In Ma Jian’s new novel, a family floats through a turbulent China
Published 星期五, 五月. 24, 2013 04:00下午 EDT
Last updated 星期五, 五月. 24, 2013 01:37下午 EDT
When novelist Mo Yan won the Nobel Prize last year, it brought scrutiny not to Mo Yan’s novels or to Chinese literature, but to politics. As the Nobel debate raged, the books themselves – his and those of his fellow Chinese novelists – went almost unmentioned.
Mo Yan’s work is indisputably political. To his critics, however, it was not political enough – not critical enough of the Chinese government – to merit a prize in literature. More damaging was the accusation that the Nobel laureate had chosen to look away while his fellow writers were silenced. More damaging to us, as outsiders, was our condescension towards Mo Yan. Even in safe countries, few writers speak out if they fear it will harm their careers. We deeply underestimate just how rare, and costly, is the act of dissent. The political uses of art touch every fibre of Chinese literature. To engage with it, one needs knowledge, curiosity and, in my opinion, humility.
Yet consider this description of Mo Yan’s novel Pow!, reviewed by National Post columnist and noted literary critic Philip Marchand: “If [readers] are puzzled by what the Wutong Temple is all about, I have no idea either. If the storyline is meaningless, so are the characters. Nevertheless, the novel does reflect some of the political realities the author has lived through…”
What these 20th-century realities are appear to be lost on Marchand, despite the fact that they have claimed the lives of more than 40 million people during his lifetime. When looking for a tradition in which to frame Pow!, Marchand argues “that the true precursor of the novel is Rabelais.” His dour conclusion: “The novel may well be of interest to scholars of comparative literature.”
And therein lies the punchline. What literary critic would dare write with such confidence about, for instance, European literature despite having read almost no European literature? Imagine a Chinese critic making this goofy comment about Philip Roth’s American Pastoral: “It seems to me the true precursor of the novel is the 17th-century writer Li Yu.”

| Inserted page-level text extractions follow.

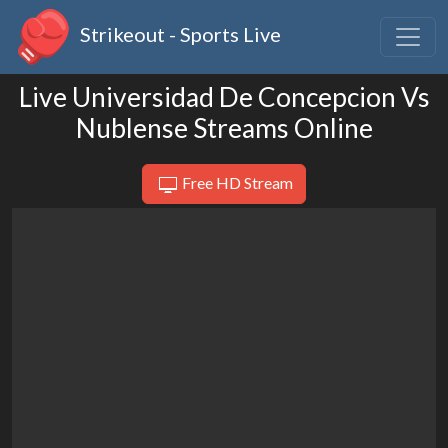
Strikeout - Sports Live
Live Universidad De Concepcion Vs
Nublense Streams Online
Free HD Stream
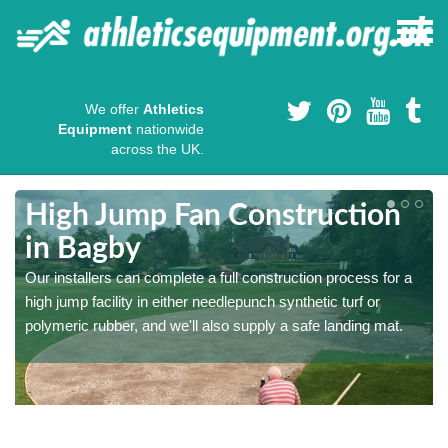
We offer
Athletics
Equipment
nationwide
across the UK.
High Jump Fan Construction
in Bagby
r
Our installers can complete a full construction process for a
high jump facility in either needlepunch synthetic turf or
polymeric rubber, and we'll also supply a safe landing mat.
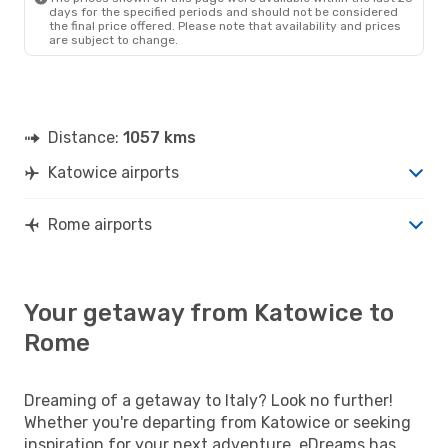
days for the specified periods and should not be considered
the final price offered. Please note that availability and prices
are subject to change.
Distance:
1057 kms
Katowice airports
Rome airports
Your getaway from Katowice to
Rome
Dreaming of a getaway to Italy? Look no further!
Whether you're departing from Katowice or seeking
inspiration for your next adventure, eDreams has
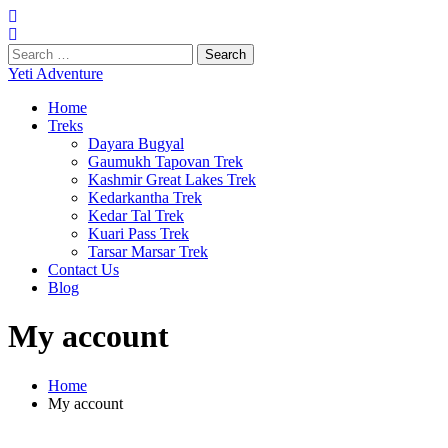
Search
for:
Yeti Adventure
Home
Treks
Dayara Bugyal
Gaumukh Tapovan Trek
Kashmir Great Lakes Trek
Kedarkantha Trek
Kedar Tal Trek
Kuari Pass Trek
Tarsar Marsar Trek
Contact Us
Blog
My account
Home
My account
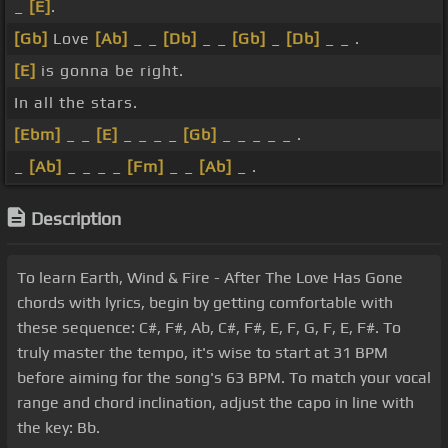
_
[E]
.
[Gb]
Love
[Ab]
_ _
[Db]
_ _
[Gb]
_
[Db]
_ _ .
[E]
is gonna be right.
In all the stars.
[Ebm]
_ _
[E]
_ _ _ _
[Gb]
_ _ _ _ _ .
_
[Ab]
_ _ _ _
[Fm]
_ _
[Ab]
_ .
Description
To learn Earth, Wind & Fire - After The Love Has Gone
chords with lyrics, begin by getting comfortable with
these sequence: C#, F#, Ab, C#, F#, E, F, G, F, E, F#. To
truly master the tempo, it's wise to start at 31 BPM
before aiming for the song's 63 BPM. To match your vocal
range and chord inclination, adjust the capo in line with
the key: Bb.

Intellectual inflexibility of Marchand’s kind is ubiquitous, but it is tiring, to say the least.
But enough of wishing for better. Let us read, deeply, what is. Ma Jian, for whom a Nobel Prize would be entirely deserving, has published a new novel.

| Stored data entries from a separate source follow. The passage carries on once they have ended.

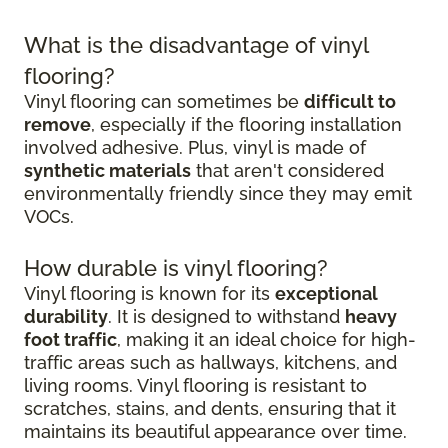
What is the disadvantage of vinyl
flooring?
Vinyl flooring can sometimes be
difficult to
remove
, especially if the flooring installation
involved adhesive. Plus, vinyl is made of
synthetic materials
that aren't considered
environmentally friendly since they may emit
VOCs.
How durable is vinyl flooring?
Vinyl flooring is known for its
exceptional
durability
. It is designed to withstand
heavy
foot traffic
, making it an ideal choice for high-
traffic areas such as hallways, kitchens, and
living rooms. Vinyl flooring is resistant to
scratches, stains, and dents, ensuring that it
maintains its beautiful appearance over time.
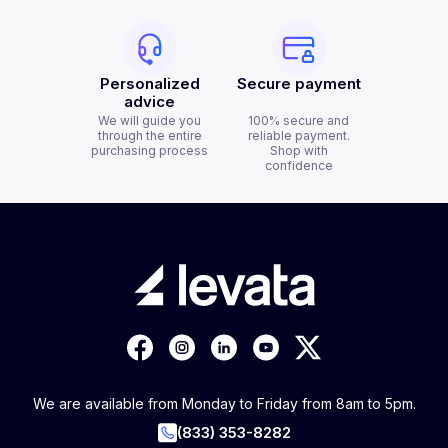
Personalized
Secure payment
advice
We will guide you
100% secure and
through the entire
reliable payment.
purchasing process
Shop with
confidence
We are available from Monday to Friday from 8am to 5pm.
(833) 353-8282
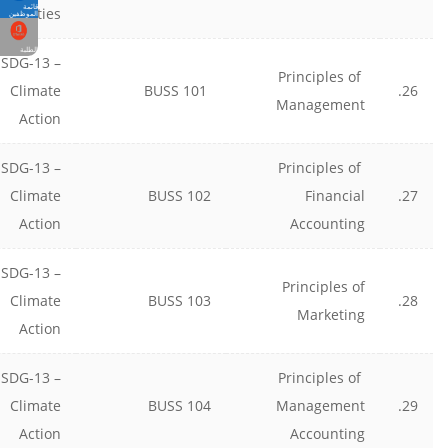
قائمة
munities
الموظفين
الطلبة
SDG-13 –
Principles of
Climate
BUSS 101
26.
Management
Action
SDG-13 –
Principles of
Climate
BUSS 102
Financial
27.
Action
Accounting
SDG-13 –
Principles of
Climate
BUSS 103
28.
Marketing
Action
SDG-13 –
Principles of
Climate
BUSS 104
Management
29.
Action
Accounting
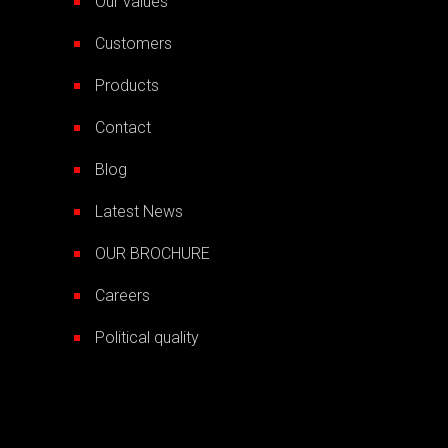
Our values
Customers
Products
Contact
Blog
Latest News
OUR BROCHURE
Careers
Political quality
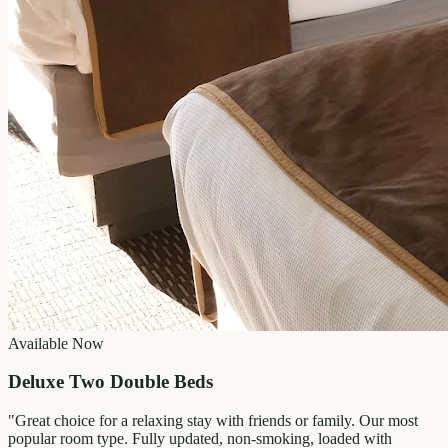
Available Now
Deluxe Two Double Beds
"
Great choice for a relaxing stay with friends or family. Our most
popular room type. Fully updated, non-smoking, loaded with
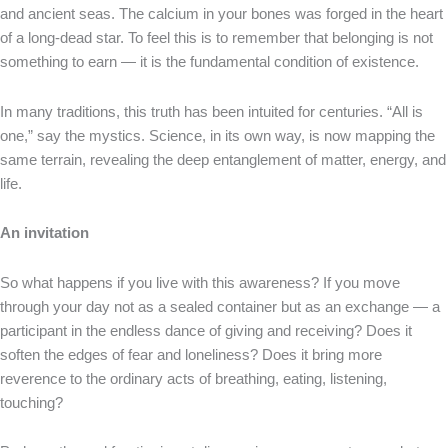
and ancient seas. The calcium in your bones was forged in the heart
of a long-dead star. To feel this is to remember that belonging is not
something to earn — it is the fundamental condition of existence.
In many traditions, this truth has been intuited for centuries. “All is
one,” say the mystics. Science, in its own way, is now mapping the
same terrain, revealing the deep entanglement of matter, energy, and
life.
An invitation
So what happens if you live with this awareness? If you move
through your day not as a sealed container but as an exchange — a
participant in the endless dance of giving and receiving? Does it
soften the edges of fear and loneliness? Does it bring more
reverence to the ordinary acts of breathing, eating, listening,
touching?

In the early 1980s, Ma Jian, then a painter and poet, was facing arrest for the crime of “spiritual pollution.” He shed his identity, becoming, for three years, an internal exile, criss-crossing a 10,000-kilometre path through China. By the time he returned home, he had learned to see his country with new eyes, a journey chronicled in his extraordinary book, Red Dust.

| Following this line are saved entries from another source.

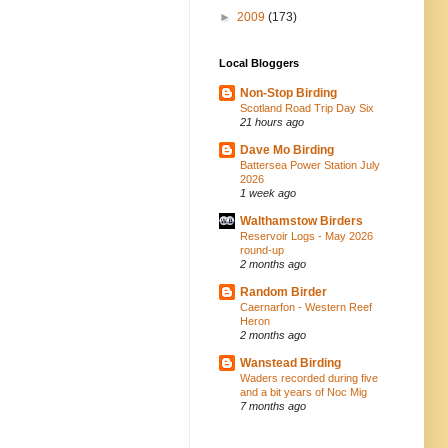
►
2009
(173)
Local Bloggers
Non-Stop Birding
Scotland Road Trip Day Six
21 hours ago
Dave Mo Birding
Battersea Power Station July
2026
1 week ago
Walthamstow Birders
Reservoir Logs - May 2026
round-up
2 months ago
Random Birder
Caernarfon - Western Reef
Heron
2 months ago
Wanstead Birding
Waders recorded during five
and a bit years of Noc Mig
7 months ago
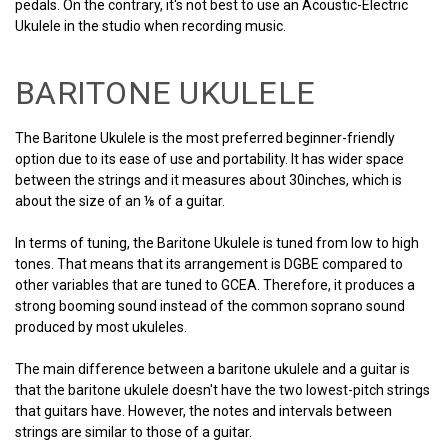
pedals. On the contrary, it's not best to use an Acoustic-Electric
Ukulele in the studio when recording music.
BARITONE UKULELE
The Baritone Ukulele is the most preferred beginner-friendly
option due to its ease of use and portability. It has wider space
between the strings and it measures about 30inches, which is
about the size of an ⅛ of a guitar.
In terms of tuning, the Baritone Ukulele is tuned from low to high
tones. That means that its arrangement is DGBE compared to
other variables that are tuned to GCEA. Therefore, it produces a
strong booming sound instead of the common soprano sound
produced by most ukuleles.
The main difference between a baritone ukulele and a guitar is
that the baritone ukulele doesn't have the two lowest-pitch strings
that guitars have. However, the notes and intervals between
strings are similar to those of a guitar.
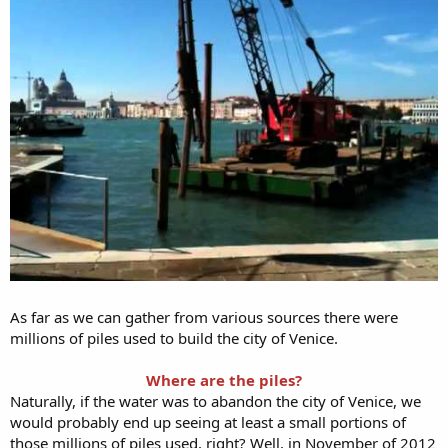
As far as we can gather from various sources there were
millions of piles used to build the city of Venice.
Where are the piles?
Naturally, if the water was to abandon the city of Venice, we
would probably end up seeing at least a small portions of
those millions of piles used, right? Well, in November of 2012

Ma Jian’s long walk has never really ended. In the 1990s, he left for Hong Kong, Germany and then England, yet he continues to return home. He has never been the kind of writer to sit in his garret or be, as the Chinese saying goes, “separated from the times.” His 2008 novel, Beijing Coma, was an epic yet surgically precise narrative of the 1989 student protests in Tiananmen Square, an attempt, he has said, to retain the past and one’s memories “when confronted by a system that insists on erasing them.”
His new novel, The Dark Road, takes place in the decade after Tiananmen, immersing us in the nine-year journey of Meili and her husband Kongxi as they attempt to keep their second child. Under the one-child policy, in effect since 1979, Meili must submit to a forced abortion and pay a heavy fine. Labelled criminals (“An enemy of the family planning policies is an enemy of the state”), she and Kongxi take to the rivers and become a floating family.
Sex, dreams, poetry, independence: the watery limbo offers an illusive freedom. As the years pass, Meili begins to apprehend all the choices closed to her: freedom to be a mother, freedom not to be a mother, freedom from State-sponsored violence, freedom to enter a city, freedom to value her daughters as much as any son. Back in their village, family planning officials have bulldozed their home and jailed her elderly father; much worse will come. A banner reads, “Rather rivers of blood than one more unauthorized child.”
Fleeing south, they anchor in a town about to be demolished as part of the Three Gorges Dam project. Demolitions have featured in Ma Jian’s last few books, as have, to varying degrees, the dead, the unborn and unconscious. In his novels, lives and histories are sacrificed to the dream of prosperity but the ones who cannot go along – the dissidents, the grandparents, the surplus humanity, the illegal mothers – do not disappear; they are on their own journey, back up the river, dragging the past behind them.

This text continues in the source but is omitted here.